Risk Management Strategy

All principal risk takers among the companies of the Group have a developed Risk and Capital Management Strategy. The principles and processes introduced by the Strategy seek to build, use and develop a comprehensive system of capital and risk management to ensure business continuity both in normal and stressed economic conditions, to enhance transparency of the risk and capital management processes, as well as to identify and assess significant risks in a timely manner, support capital planning and take due account of risks in the decision making process.

With a view to maintaining efficiency of the regular risk management processes:

  • Group governing bodies and divisions regularly exchange information on matters connected with the recognition, identification, assessment and control of risks;
  • Group governing bodies, divisions and employees have been engaged in a system of distribution of powers and responsibilities to implement key risk management principles;
  • risks are regularly identified;
  • responsibility for managing certain types of risks is allocated to dedicated employees;
  • models are developed to quantify risks and to ensure they are comprehensively catalogued;
  • measures are taken to mitigate risk factors;
  • the Group’s operations are tested for sensitivity against certain risk factors which are taken into account in risk assessment models;
  • the Group holds regular (at least once a month) stress tests for the adequacy of equity (capital) and clearing margin, including:
    • a complex scenario-based stress analysis that takes into account simultaneous change of several risk factors;
    • back stress testing;
  • management accounts are systematically drawn up and sent to Group governing bodies, including on matters connected with the recognition, identification, assessment and control of risks;
  • the CCP NCC Supervisory Board Risk Committee, the Moscow Exchange Risk Committee and the NSD Management Board Risk Committee duly discharge their functions;
  • the internal control system has been set up;
  • financial resilience recovery plans and plans for engagement of additional resources have been developed.

Moscow Exchange has also established a separate market operator’s risk management subsystem that enables it to identify and assess risks in a timely manner and to develop mitigation measures.

This system incorporates continuous monitoring of emergencies and assessment of their potential impact on the technical processes of the Exchange’s markets, as well as updating the integrated operational and financial risk management system in line with adopted decisions and procedures. Further development of the risk management system is planned to reduce the vulnerability of business processes and their recovery time, to improve system redundancy based on spacing and duplication of resources, and to improve the reliability of communication systems between traders, the Exchange and depository and settlement organizations.

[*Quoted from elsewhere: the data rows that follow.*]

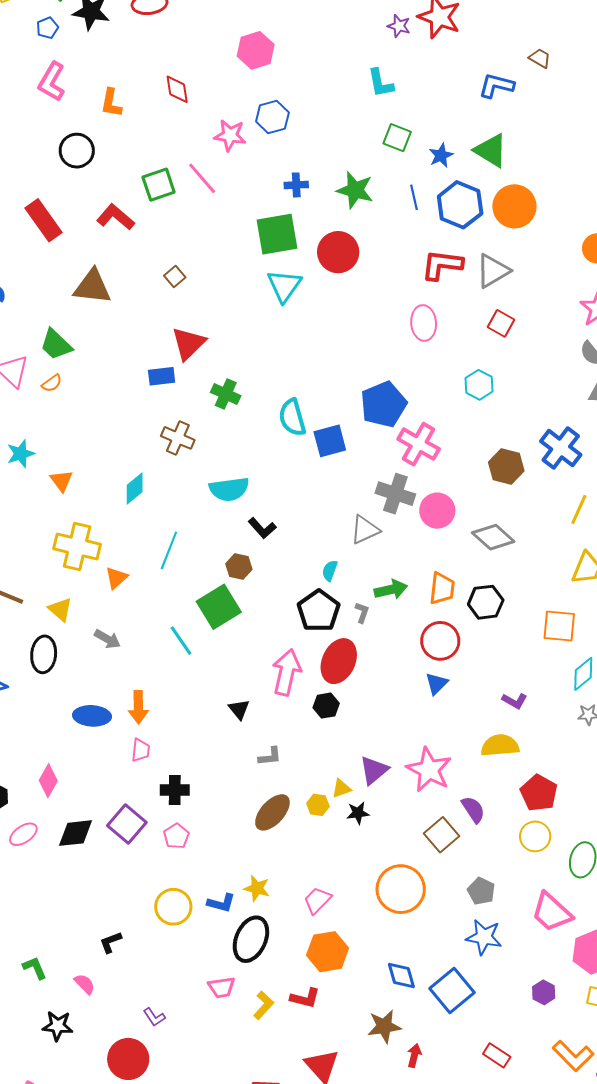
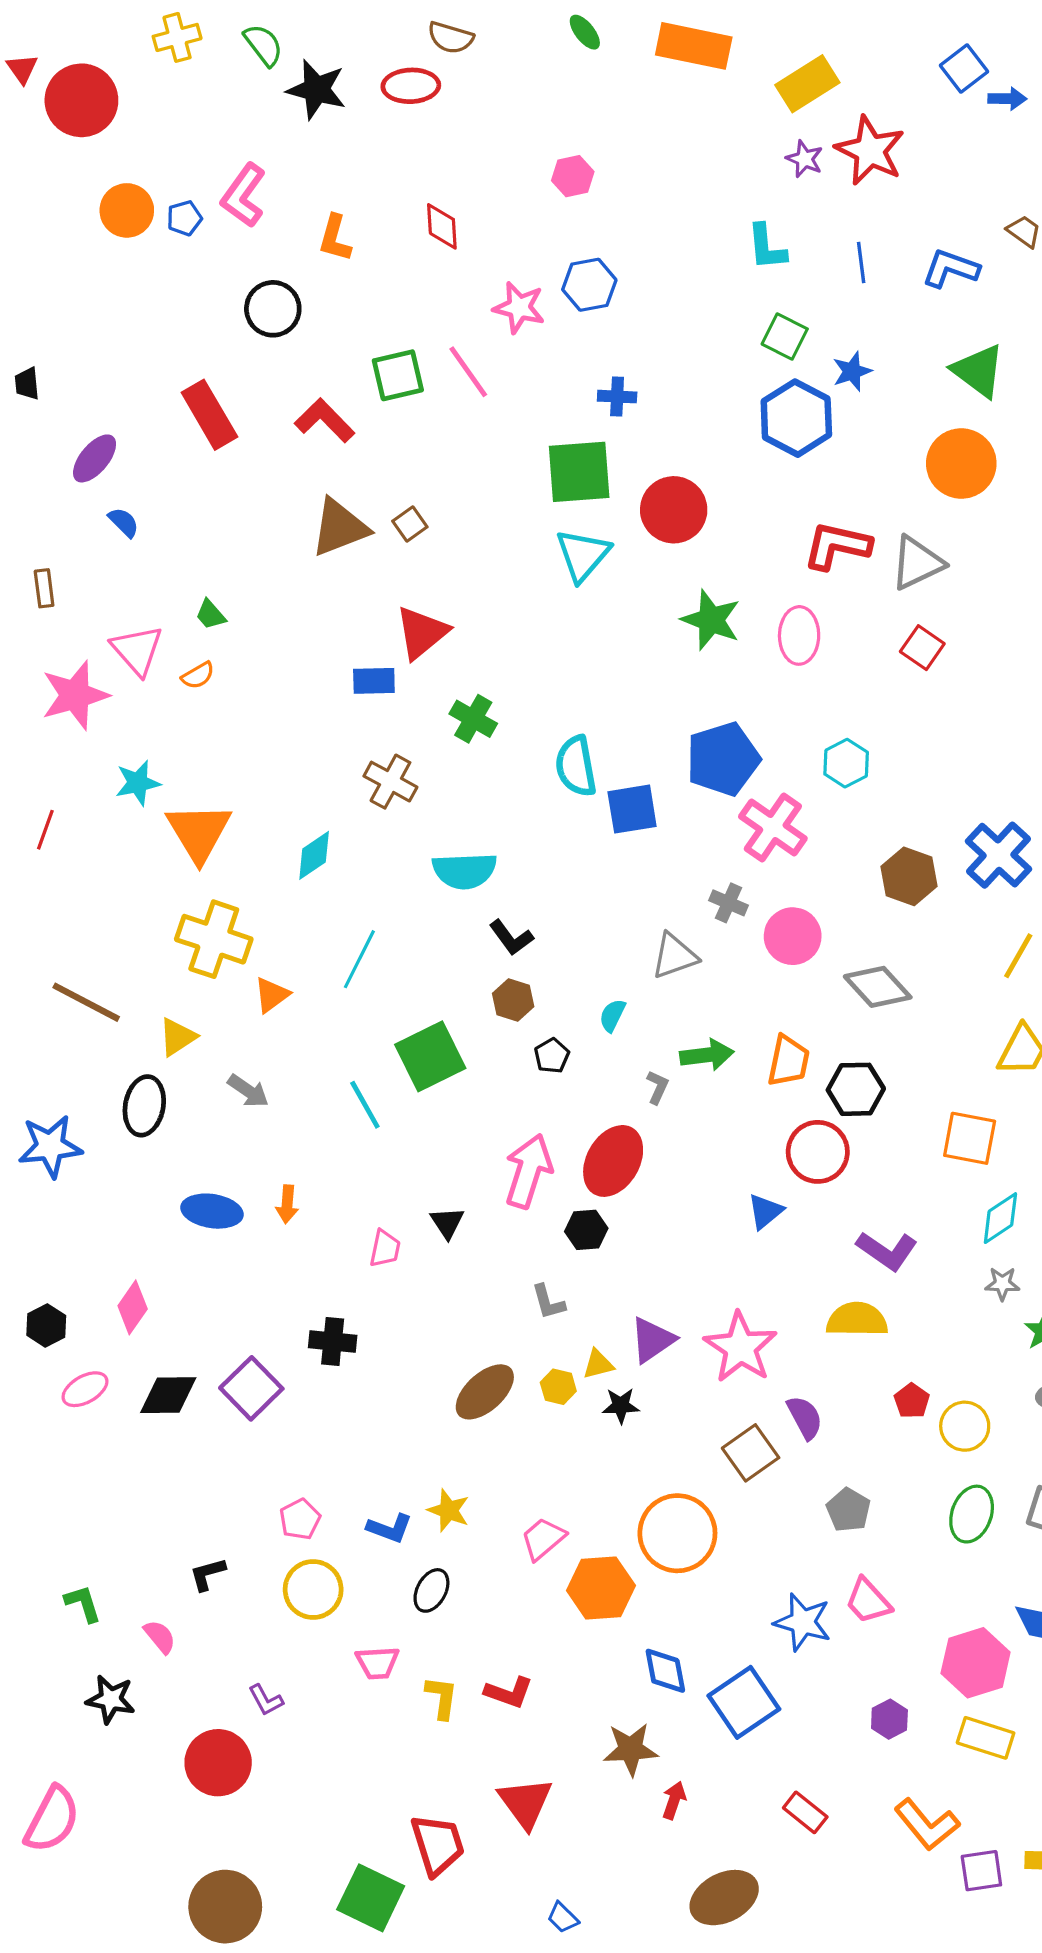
blue pentagon: (47, 28) -> (184, 218), moved
pink hexagon: (256, 50) -> (573, 176), size x0.7
green triangle: (491, 150) -> (978, 371), moved
green star: (355, 190) -> (711, 620), moved
blue line: (414, 197) -> (861, 263), moved
blue hexagon: (460, 205) -> (796, 418), moved
brown triangle: (92, 287) -> (340, 528), moved, turned -33
green trapezoid: (56, 345) -> (210, 615), size x0.6
cyan hexagon: (479, 385) -> (846, 763), moved
orange triangle: (61, 481) -> (199, 832), size x1.8
gray cross: (395, 494) -> (729, 903), size x0.6
brown hexagon: (239, 567) -> (513, 1000), moved
yellow triangle: (60, 609) -> (178, 1037), turned 40
black pentagon: (319, 611) -> (552, 1056), moved, size x0.5
red circle: (440, 641) -> (818, 1152), moved
purple L-shape: (515, 701) -> (887, 1251), size x1.5
orange arrow: (138, 707) -> (287, 1204), size x0.7
pink trapezoid: (141, 750) -> (385, 1249), moved
gray L-shape: (270, 756) -> (548, 1302), moved, turned 75
red pentagon: (539, 793) -> (912, 1401), size x0.6
pink pentagon: (176, 836) -> (300, 1519), moved
yellow circle: (535, 836) -> (965, 1426), moved
gray pentagon: (481, 891) -> (848, 1510), moved
yellow circle: (173, 907) -> (313, 1589), moved
pink trapezoid: (552, 912) -> (868, 1601), moved, size x0.7
black ellipse: (251, 939) -> (431, 1590), size x0.6
orange hexagon: (328, 952) -> (601, 1588), moved
yellow L-shape: (264, 1005) -> (442, 1698), turned -40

In addition, the Exchange has also set up a separate structural unit responsible for managing its risks as a market operator. This unit aims to identify and assess risks in a timely manner and to develop mitigation measures. The Exchange has developed and approved the Regulations on Managing the Risks of a Market Operator, which establish, in particular:

  • the principles of the risk management system related to the Company’s operations;
  • the principles and objectives of risk management related to the activities of a market operator.

The Regulations on Managing the Risks of a Market Operator:

  • classify the risks inherent to the Exchange;
  • establish the procedure and timeline for an audit of the efficiency of the risk management system;
  • provide basic guidance and approaches to identifying, assessing and monitoring risks;
  • establish the procedure and timeline for informing the Exchange’s governing bodies, executives and divisions of identified risks;
  • detail a list of measures to be taken by the Exchange to ensure confidentiality of risk-related information, including confidentiality of risk reports;
  • establish the frequency of stress testing, as well as the requirements for scenarios used for such testing.